In an interview with the Huffington Post, Grayson blows off the criticism.

"A stuck pig squeals loudly," the congressman says. "I'm going after some of the biggest crooks in the country and they're fighting back through people like Neil Cavuto."

Grayson's bill, the Pay for Performance Act , passed the House yesterday. He argued in an op-ed on the Huffington Post Wednesday that the bill would put an end to "theft" on Wall Street, "which is apparently the only place in the world where you can steal from the taxpayers and then bill them for services rendered."

Cavuto criticized the measure by saying essentially that it would give Treasury department bureaucrats the authority to arbitrarily set compensation at private companies, and he criticized Grayson for not offering a range of what would be acceptable or unacceptable compensation.

Grayson is flabbergasted by Cavuto's beef.

"These are government owned banks. Is anybody upset that some bureaucrat sets compensation for people who work in the State Department or the Department of Transportation? Why are they complaining when we're trying to put some kind of break on this vomiting of taxpayer money?"

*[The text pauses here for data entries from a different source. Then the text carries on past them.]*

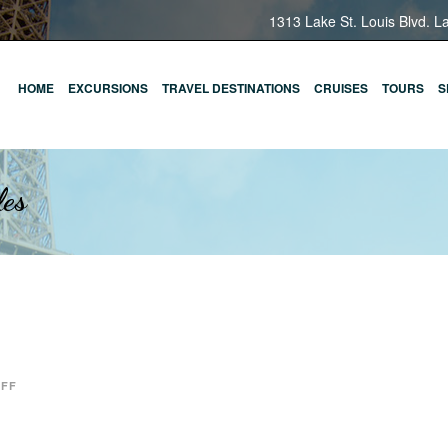
1313 Lake St. Louis Blvd. L
HOME
EXCURSIONS
TRAVEL DESTINATIONS
CRUISES
TOURS
S
les
OFF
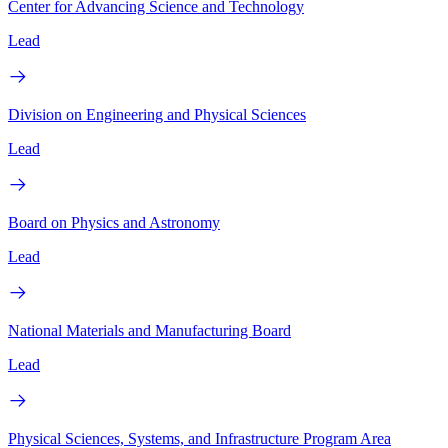
Center for Advancing Science and Technology
Lead
Division on Engineering and Physical Sciences
Lead
Board on Physics and Astronomy
Lead
National Materials and Manufacturing Board
Lead
Physical Sciences, Systems, and Infrastructure Program Area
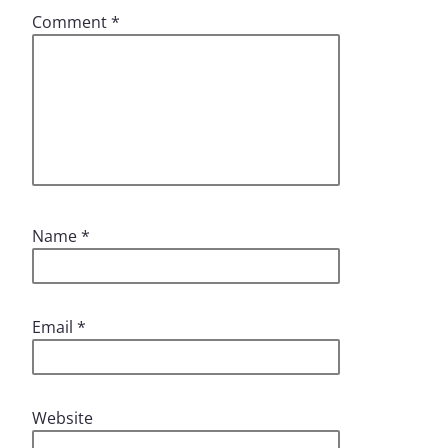
Comment
*
Name
*
Email
*
Website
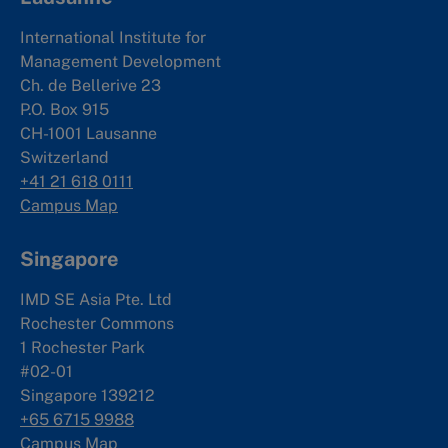
International Institute for
Management Development
Ch. de Bellerive 23
P.O. Box 915
CH-1001 Lausanne
Switzerland
+41 21 618 0111
Campus Map
Singapore
IMD SE Asia Pte. Ltd
Rochester Commons
1 Rochester Park
#02-01
Singapore 139212
+65 6715 9988
Campus Map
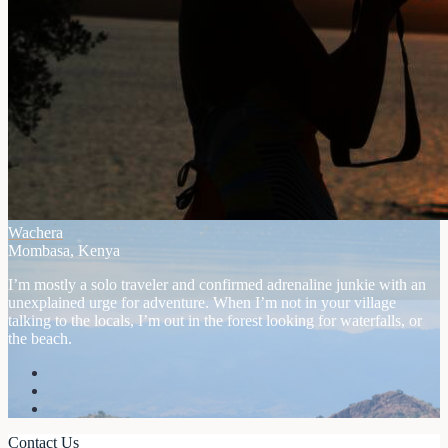
Wachera
Mombasa, Kenya
I’m mostly a solo traveler and confirmed adrenaline junkie with an
unexplained urge for adventure. When I’m not in your village
talking to the locals, I’m out in the forest looking for waterfalls, or
the beach.
Contact Us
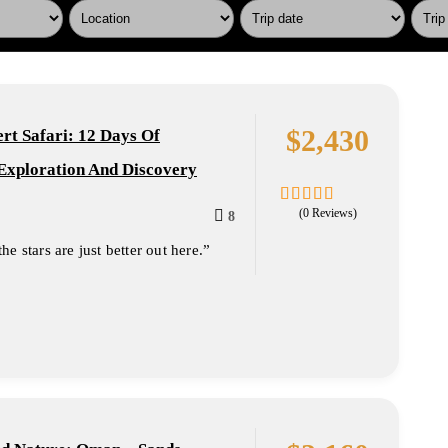
$
2,430
t Safari: 12 Days Of
Exploration And Discovery
(0 Reviews)
8
0
5
out
e stars are just better out here.”
of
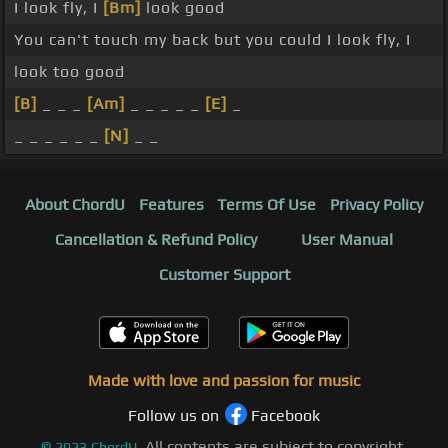
I look fly, I
[Bm]
look good
You can't touch my back but you could I look fly, I
look too good
[B]
_ _ _
[Am]
_ _ _ _ _
[E]
_
_ _ _ _ _ _
[N]
_ _
About ChordU
Features
Terms Of Use
Privacy Policy
Cancellation & Refund Policy
User Manual
Customer Support
Made with love and passion for music
Follow us on
Facebook
All contents are subject to copyright,
©
2023
ChordU.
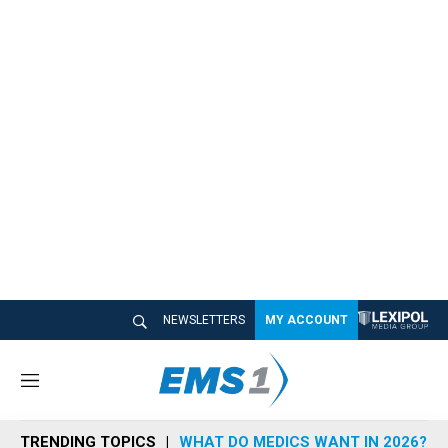
NEWSLETTERS
MY ACCOUNT
M
e
n
TRENDING TOPICS
WHAT DO MEDICS WANT IN 2026?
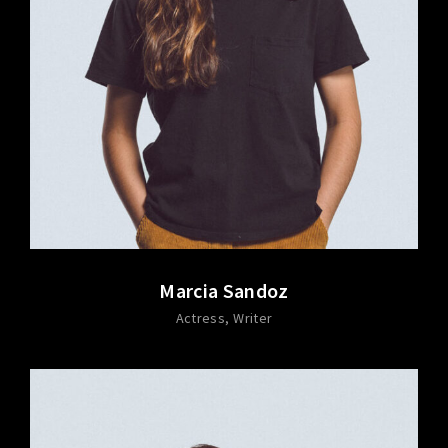
Marcia Sandoz
Actress
Writer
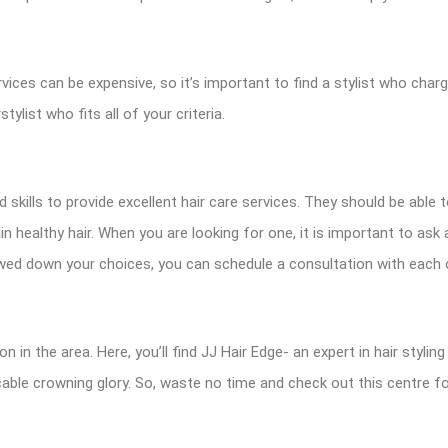
ervices can be expensive, so it’s important to find a stylist who cha
stylist who fits all of your criteria.
ills to provide excellent hair care services. They should be able 
in healthy hair. When you are looking for one, it is important to as
wed down your choices, you can schedule a consultation with each o
in the area. Here, you’ll find JJ Hair Edge- an expert in hair styling
able crowning glory. So, waste no time and check out this centre fo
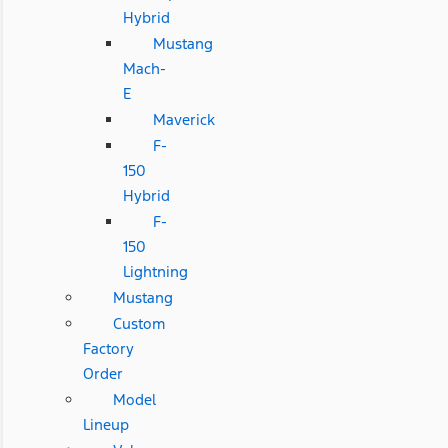
Hybrid
Mustang
Mach-
E
Maverick
F-
150
Hybrid
F-
150
Lightning
Mustang
Custom
Factory
Order
Model
Lineup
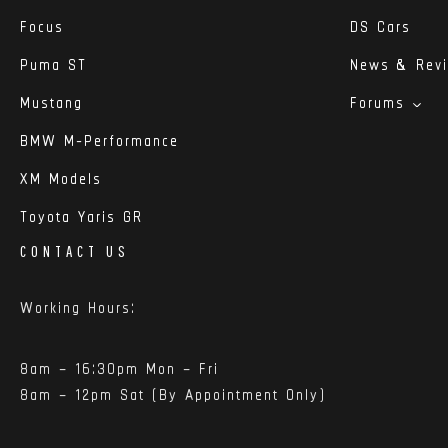
Focus
DS Cars
Puma ST
News & Rev
Mustang
Forums
BMW M-Performance
XM Models
Toyota Yaris GR
CONTACT US
Working Hours:
8am – 16:30pm Mon – Fri
8am – 12pm Sat (By Appointment Only)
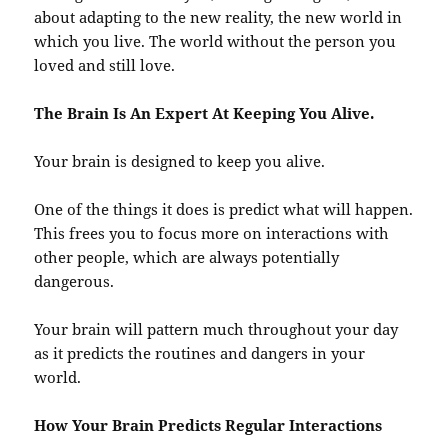
about adapting to the new reality, the new world in
which you live. The world without the person you
loved and still love.
The Brain Is An Expert At Keeping You Alive.
Your brain is designed to keep you alive.
One of the things it does is predict what will happen.
This frees you to focus more on interactions with
other people, which are always potentially
dangerous.
Your brain will pattern much throughout your day
as it predicts the routines and dangers in your
world.
How Your Brain Predicts Regular Interactions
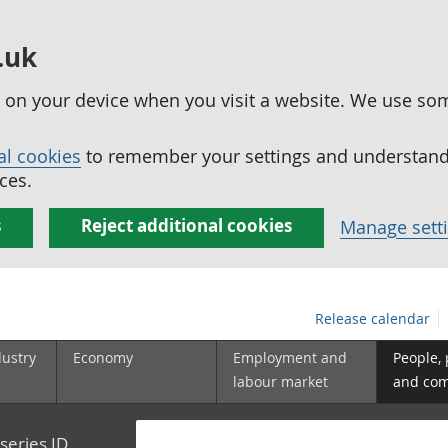
.uk
ed on your device when you visit a website. We use so
al cookies
to remember your settings and understand 
ces.
s
Reject additional cookies
Manage sett
Release calendar
dustry
Economy
Employment and
People,
labour market
and co
series ID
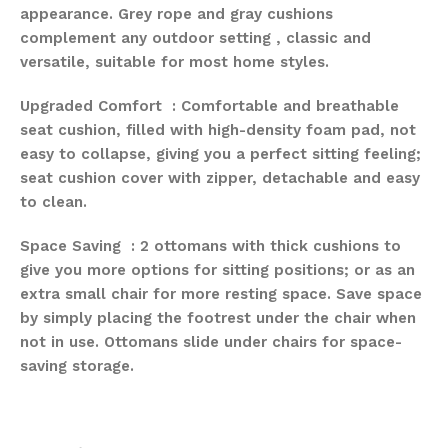
appearance. Grey rope and gray cushions
complement any outdoor setting , classic and
versatile, suitable for most home styles.
Upgraded Comfort : Comfortable and breathable
seat cushion, filled with high-density foam pad, not
easy to collapse, giving you a perfect sitting feeling;
seat cushion cover with zipper, detachable and easy
to clean.
Space Saving : 2 ottomans with thick cushions to
give you more options for sitting positions; or as an
extra small chair for more resting space. Save space
by simply placing the footrest under the chair when
not in use. Ottomans slide under chairs for space-
saving storage.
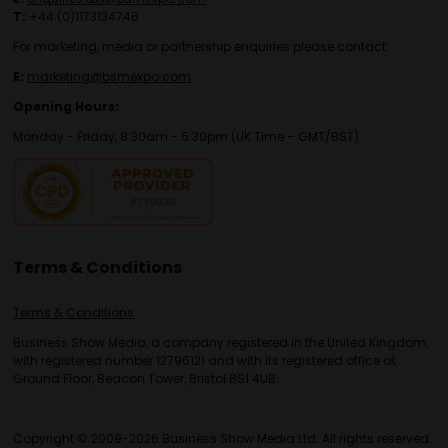
T:
+44 (0)1173134746
For marketing, media or partnership enquiries please contact:
E:
marketing@bsmexpo.com
Opening Hours:
Monday - Friday, 8:30am - 5:30pm (UK Time – GMT/BST)
Terms & Conditions
Terms & Conditions
Business Show Media, a company registered in the United Kingdom,
with registered number 12796121 and with its registered office at
Ground Floor, Beacon Tower, Bristol BS1 4UB.
Copyright © 2009-2026 Business Show Media Ltd. All rights reserved.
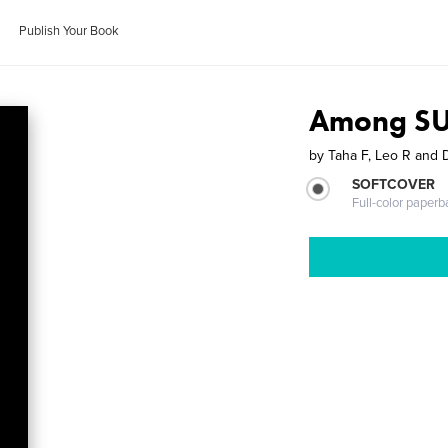
Publish Your Book
Among S
by
Taha F, Leo R and
SOFTCOVER
Full-color paperb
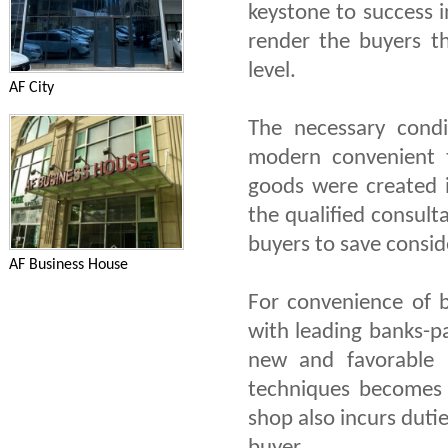
keystone to success 
render the buyers t
level.
AF City
The necessary condi
modern convenient t
goods were created i
the qualified consult
buyers to save consid
AF Business House
For convenience of b
with leading banks-p
new and favorable 
techniques becomes 
shop also incurs dutie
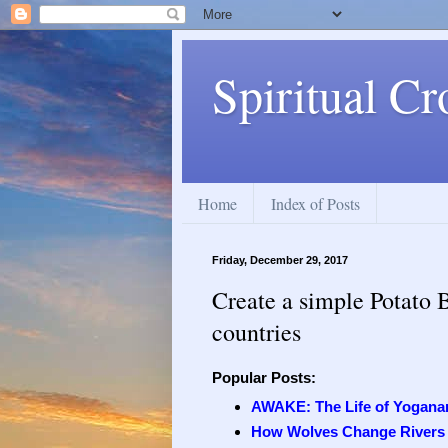
Spiritual Cr
Home
Index of Posts
Friday, December 29, 2017
Create a simple Potato 
countries
Popular Posts:
AWAKE: The Life of Yogana
How Wolves Change Rivers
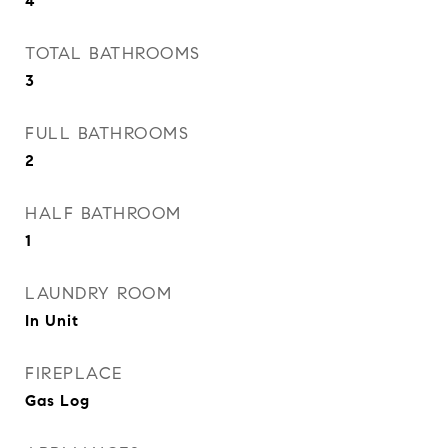
4
TOTAL BATHROOMS
3
FULL BATHROOMS
2
HALF BATHROOM
1
LAUNDRY ROOM
In Unit
FIREPLACE
Gas Log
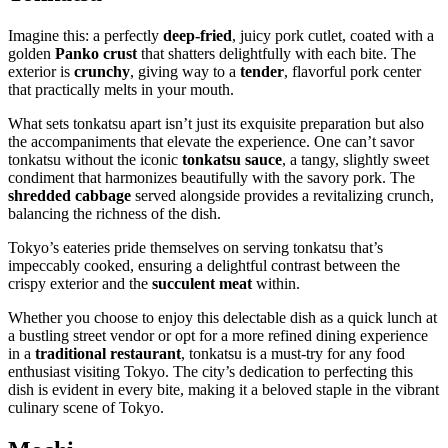
Imagine this: a perfectly
deep-fried
, juicy pork cutlet, coated with a
golden
Panko crust
that shatters delightfully with each bite. The
exterior is
crunchy
, giving way to a
tender
, flavorful pork center
that practically melts in your mouth.
What sets tonkatsu apart isn’t just its exquisite preparation but also
the accompaniments that elevate the experience. One can’t savor
tonkatsu without the iconic
tonkatsu sauce
, a tangy, slightly sweet
condiment that harmonizes beautifully with the savory pork. The
shredded cabbage
served alongside provides a revitalizing crunch,
balancing the richness of the dish.
Tokyo’s eateries pride themselves on serving tonkatsu that’s
impeccably cooked, ensuring a delightful contrast between the
crispy exterior and the
succulent meat
within.
Whether you choose to enjoy this delectable dish as a quick lunch at
a bustling street vendor or opt for a more refined dining experience
in a
traditional restaurant
, tonkatsu is a must-try for any food
enthusiast visiting Tokyo. The city’s dedication to perfecting this
dish is evident in every bite, making it a beloved staple in the vibrant
culinary scene of Tokyo.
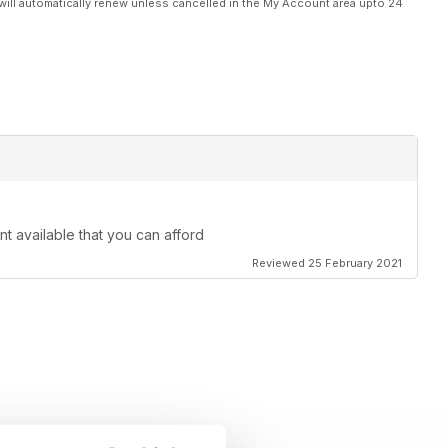
will automatically renew unless cancelled in the My Account area upto 24
nt available that you can afford
Reviewed 25 February 2021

The Chamber of Commerce dislikes the bill as well, saying in a Tuesday letter to House members that the legislation would discourage participation in the recently announced Public-Private Partnership Program, would "foster uncertainty in business dealings" because it would abrogate previously-established contracts, and that compensation limits "would make it difficult for companies to retain much needed talent."

Grayson dismisses the Chamber's arguments, saying to the Huffington Post that the bill wouldn't apply to participants in the Treasury's toxic assets program, noted that "there's all sorts of crimes that are committed under cover of contract," and said he wasn't persuaded by the employee retention argument.

"I wish they would take their talent and practice their talent in Russia or China and bankrupt them instead of us."